前提:拥有能够登录系统的用户名和密码
问题:网站有验证码验证
因为某些网站有变动的验证码进行验证,一开始使用opencv库想要自动识别,但是发现识别效果不太好(没学过深度=),遂改用selenium进行登录获取request Headers以及页面响应
selenium 进行登录,手动输入登录信息以及验证码后跳转到自己想要的页面
登录
chrome_options = Options()
#添加proxy参数
chrome_options.add_argument('--proxy-server={0}'.format(proxy.proxy))
#避免w3c
chrome_options.add_experimental_option('w3c', False)
driver = webdriver.Chrome(options=chrome_options)
# 打开登录页面
driver.get("登陆页面的url")
# 页面缓冲
userHand = input("-----在下面人工输入用户名-----\n:")
passswordHand = input("-----在下面人工输入密码-----\n:")
Seccodeverify = input("-----在下面人工输入验证码-----\n:")
time.sleep(3)
# 填写用户名、密码和验证码
# 获取页面元素
username_input = driver.find_element(By.ID, "form_item_name")
password_input = driver.find_element(By.ID, "form_item_password")
captcha_input = driver.find_element(By.ID, "form_item_captcha")
login_btn = driver.find_element(By.CLASS_NAME, "login-btn")

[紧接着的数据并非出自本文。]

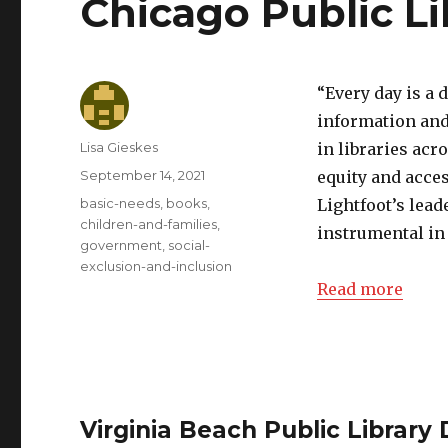
Chicago Public L
“Every day is a 
information and
Author
Lisa Gieskes
in libraries acr
Posted
September 14, 2021
equity and acce
on
Categories
basic-needs
,
books
,
Lightfoot’s lea
children-and-families
,
instrumental in 
government
,
social-
exclusion-and-inclusion
Read more
Virginia Beach Public Library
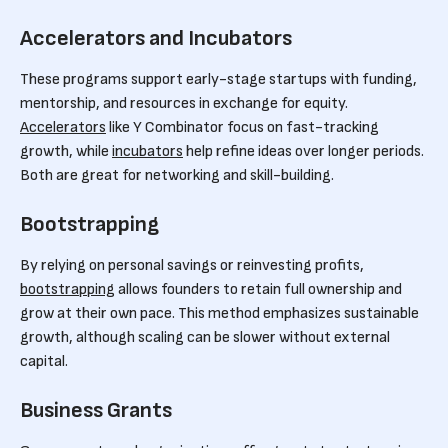
Accelerators and Incubators
These programs support early-stage startups with funding,
mentorship, and resources in exchange for equity.
Accelerators
like Y Combinator focus on fast-tracking
growth, while
incubators
help refine ideas over longer periods.
Both are great for networking and skill-building.
Bootstrapping
By relying on personal savings or reinvesting profits,
bootstrapping
allows founders to retain full ownership and
grow at their own pace. This method emphasizes sustainable
growth, although scaling can be slower without external
capital.
Business Grants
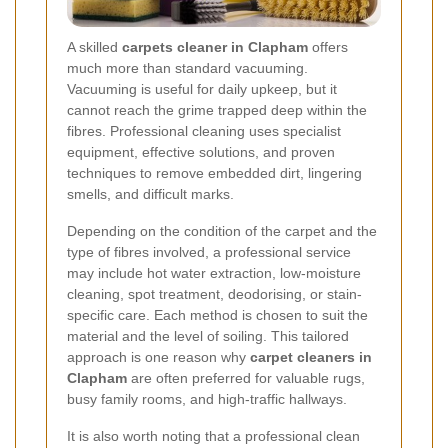
A skilled
carpets cleaner in Clapham
offers
much more than standard vacuuming.
Vacuuming is useful for daily upkeep, but it
cannot reach the grime trapped deep within the
fibres. Professional cleaning uses specialist
equipment, effective solutions, and proven
techniques to remove embedded dirt, lingering
smells, and difficult marks.
Depending on the condition of the carpet and the
type of fibres involved, a professional service
may include hot water extraction, low-moisture
cleaning, spot treatment, deodorising, or stain-
specific care. Each method is chosen to suit the
material and the level of soiling. This tailored
approach is one reason why
carpet cleaners in
Clapham
are often preferred for valuable rugs,
busy family rooms, and high-traffic hallways.
It is also worth noting that a professional clean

username_input.send_keys(userHand)
password_input.send_keys(passswordHand)
captcha_input.send_keys(Seccodeverify)
# 登录按钮提交
login_btn.click()
访问页面
# 访问调查页面获取抓包数据 得到访问某接口时需要的内置参数
time.sleep(1)
# 你需要抓取的页面的url
driver.get("url")
time.sleep(10)
page_element = driver.page_source
# 你需要点击的页面按钮位置
waitingCheckNumber = driver.find_element(By.XPATH, "//*[text()='']")
checkedNumber = driver.find_element(By.XPATH, "//*[text()='']")
# SubmitNumber = driver.find_element(By.XPATH, "//*[text()='已提交']")
# 在当前session中更新cookies
sessionId = driver.session_id
cookie = {'sessionid': sessionId}
session.cookies.update(cookie)
waitingCheckNumber.click()
time.sleep(1)
checkedNumber.click()
time.sleep(1)
这边不知道有没有必要更新session中的cookie(获取到的是空的),因为学的比较浅就没深究,感觉还是要看网站请求中有没有cookie,有的话还是有必要更新以下的,没有的话就算了
browsermobproxy获取request Headers以及payload等一系列参数
# 创建proxy请求
server = Server(r'E:\pythonProject\browsermob-proxy-2.1.4\bin\browsermob-proxy.bat')
server.start()
proxy = server.create_proxy()
proxy.new_har("turangsanpuadmin", options={'captureHeaders': True, 'captureContent': True})
result = proxy.har
for entry in result['log']['entries']:
_url = entry['request']['url']
payload = urlToDict(_url)
payload['pageSize'] = 50
if '你需要请求的接口api(如果不知道的话可以先看一下result里面有什么)' in _url:
# 修改request Headers
_headers = entry['request']['headers']
for header in _headers:
headers[header['name']] = header['value']
# post请求专用
# _postDatas = json.loads(entry['request']['postData']['text'])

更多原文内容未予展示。